06Which has better profit margins — MSCI or WFC or ICE or MCO?
MSCI Inc.
(MSCI) is the more profitable company, earning 38. 4% net margin versus 15. 7% for Wells Fargo & Company — meaning it keeps 38. 4% of every revenue dollar as bottom-line profit. Operating margin tells a similar story: MSCI leads at 54. 7% versus 18. 6% for WFC. At the gross margin level — before operating expenses — MSCI leads at 82. 4%, reflecting greater pricing power or product mix advantage. Stronger margins indicate durable pricing power, lower cost of revenue, or higher mix of software/services. They are one of the clearest signs of business quality.
07Is MSCI or WFC or ICE or MCO more undervalued right now?
The PEG ratio (forward P/E divided by expected earnings growth rate) is the most precise measure of undervaluation relative to growth potential.
By this metric, MSCI Inc. (MSCI) is the more undervalued stock at a PEG of 1. 77x versus Moody's Corporation's 3. 51x. Both stocks trade at elevated growth-adjusted valuations, so expected growth needs to materialise. On forward earnings alone, Wells Fargo & Company (WFC) trades at 11. 3x forward P/E versus 30. 0x for MSCI Inc. — 18. 7x cheaper on a one-year earnings basis. Analyst consensus price targets imply the most upside for ICE: 25. 3% to $195. 71.
08Which pays a better dividend — MSCI or WFC or ICE or MCO?

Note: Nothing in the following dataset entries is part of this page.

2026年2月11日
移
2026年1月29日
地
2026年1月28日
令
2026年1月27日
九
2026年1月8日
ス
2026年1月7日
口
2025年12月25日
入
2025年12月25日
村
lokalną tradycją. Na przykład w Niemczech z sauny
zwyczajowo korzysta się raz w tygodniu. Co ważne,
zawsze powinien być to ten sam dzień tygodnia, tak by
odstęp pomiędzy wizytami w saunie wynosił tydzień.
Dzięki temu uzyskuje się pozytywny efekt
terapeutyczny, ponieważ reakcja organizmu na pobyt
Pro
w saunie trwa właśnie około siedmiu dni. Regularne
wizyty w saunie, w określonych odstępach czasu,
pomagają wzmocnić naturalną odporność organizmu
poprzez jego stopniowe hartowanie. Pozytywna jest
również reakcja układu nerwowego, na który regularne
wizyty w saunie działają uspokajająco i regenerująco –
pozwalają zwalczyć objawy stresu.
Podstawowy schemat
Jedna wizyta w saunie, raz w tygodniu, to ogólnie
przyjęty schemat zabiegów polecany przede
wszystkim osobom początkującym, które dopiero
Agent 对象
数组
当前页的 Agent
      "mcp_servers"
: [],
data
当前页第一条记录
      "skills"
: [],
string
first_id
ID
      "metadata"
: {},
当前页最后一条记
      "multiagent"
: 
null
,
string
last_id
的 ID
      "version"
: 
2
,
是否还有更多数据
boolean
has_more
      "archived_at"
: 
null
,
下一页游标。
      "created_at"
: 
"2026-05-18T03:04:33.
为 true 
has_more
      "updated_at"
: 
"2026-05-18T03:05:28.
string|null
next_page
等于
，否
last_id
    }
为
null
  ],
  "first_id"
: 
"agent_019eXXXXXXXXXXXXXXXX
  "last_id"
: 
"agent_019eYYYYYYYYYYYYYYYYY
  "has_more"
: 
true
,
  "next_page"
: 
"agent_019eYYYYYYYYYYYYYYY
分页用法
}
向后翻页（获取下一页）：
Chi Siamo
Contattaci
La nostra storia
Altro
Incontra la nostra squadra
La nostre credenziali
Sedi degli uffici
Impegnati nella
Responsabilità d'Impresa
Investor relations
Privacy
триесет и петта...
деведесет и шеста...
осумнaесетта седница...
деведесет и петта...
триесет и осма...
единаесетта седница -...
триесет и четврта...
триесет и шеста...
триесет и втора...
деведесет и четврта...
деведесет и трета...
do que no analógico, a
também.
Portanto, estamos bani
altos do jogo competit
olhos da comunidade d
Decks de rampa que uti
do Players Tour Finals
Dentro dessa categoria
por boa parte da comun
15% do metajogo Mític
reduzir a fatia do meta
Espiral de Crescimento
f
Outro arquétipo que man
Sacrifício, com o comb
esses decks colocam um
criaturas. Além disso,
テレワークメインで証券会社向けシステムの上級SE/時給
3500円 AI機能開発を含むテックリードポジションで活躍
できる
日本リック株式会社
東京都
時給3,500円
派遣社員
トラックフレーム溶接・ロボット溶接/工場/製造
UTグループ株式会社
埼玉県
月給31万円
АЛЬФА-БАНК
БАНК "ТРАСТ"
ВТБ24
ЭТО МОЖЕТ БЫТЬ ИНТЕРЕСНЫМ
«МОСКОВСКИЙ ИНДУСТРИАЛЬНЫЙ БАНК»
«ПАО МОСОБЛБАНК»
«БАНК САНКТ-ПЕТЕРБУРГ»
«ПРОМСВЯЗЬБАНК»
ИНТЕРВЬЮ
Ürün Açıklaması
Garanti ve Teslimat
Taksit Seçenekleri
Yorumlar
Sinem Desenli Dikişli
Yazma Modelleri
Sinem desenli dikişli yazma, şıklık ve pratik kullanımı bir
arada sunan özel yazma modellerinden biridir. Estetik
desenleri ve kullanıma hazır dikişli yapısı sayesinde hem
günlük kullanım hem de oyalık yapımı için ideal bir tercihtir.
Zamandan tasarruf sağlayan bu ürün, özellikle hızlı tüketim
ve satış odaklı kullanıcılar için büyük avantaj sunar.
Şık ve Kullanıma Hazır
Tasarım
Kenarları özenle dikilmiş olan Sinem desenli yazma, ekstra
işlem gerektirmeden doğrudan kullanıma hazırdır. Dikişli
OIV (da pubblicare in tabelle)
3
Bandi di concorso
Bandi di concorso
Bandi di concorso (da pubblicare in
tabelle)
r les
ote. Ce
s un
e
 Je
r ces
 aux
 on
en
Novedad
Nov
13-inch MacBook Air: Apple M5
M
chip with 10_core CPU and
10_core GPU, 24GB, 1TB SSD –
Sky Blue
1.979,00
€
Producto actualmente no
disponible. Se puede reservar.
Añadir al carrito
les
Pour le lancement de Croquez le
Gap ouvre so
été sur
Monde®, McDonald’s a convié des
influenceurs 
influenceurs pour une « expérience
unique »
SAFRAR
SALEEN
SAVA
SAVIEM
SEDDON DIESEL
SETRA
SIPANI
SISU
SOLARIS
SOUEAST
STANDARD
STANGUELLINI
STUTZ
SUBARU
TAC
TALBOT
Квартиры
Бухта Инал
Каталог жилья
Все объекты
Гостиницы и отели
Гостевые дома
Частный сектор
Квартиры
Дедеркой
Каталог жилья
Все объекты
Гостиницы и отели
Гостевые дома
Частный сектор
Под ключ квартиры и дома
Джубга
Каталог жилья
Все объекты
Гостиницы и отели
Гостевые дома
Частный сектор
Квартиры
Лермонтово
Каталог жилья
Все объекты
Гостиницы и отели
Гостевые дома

All stocks in this comparison pay dividends.
Wells Fargo & Company (WFC) offers the highest yield at 1. 9%, versus 0. 9% for Moody's Corporation (MCO).
09Is MSCI or WFC or ICE or MCO better for a retirement portfolio?
For long-horizon retirement investors, MSCI Inc.
(MSCI) is the stronger choice — it scores higher on the combination of lower volatility, dividend reliability, and long-term compounding (low volatility (β 0. 61), 1. 2% yield, +720. 9% 10Y return). Both have compounded well over 10 years (MSCI: +720. 9%, WFC: +90. 0%), confirming both are viable long-term holds — but the lower-volatility option typically results in less emotional selling during corrections. Retirement portfolios generally favour predictability over maximum returns. Consult a financial advisor before making allocation decisions.
10What are the main differences between MSCI and WFC and ICE and MCO?
Both stocks operate in the Financial Services sector, making this a peer-level intra-sector comparison — the same macro tailwinds and headwinds will affect both.
In terms of investment character: MSCI is a mid-cap quality compounder stock; WFC is a large-cap deep-value stock; ICE is a mid-cap quality compounder stock; MCO is a mid-cap quality compounder stock. These fundamental differences mean investors should not choose between them on a single metric — the "better stock" depends entirely on which of these characteristics aligns with your investment strategy.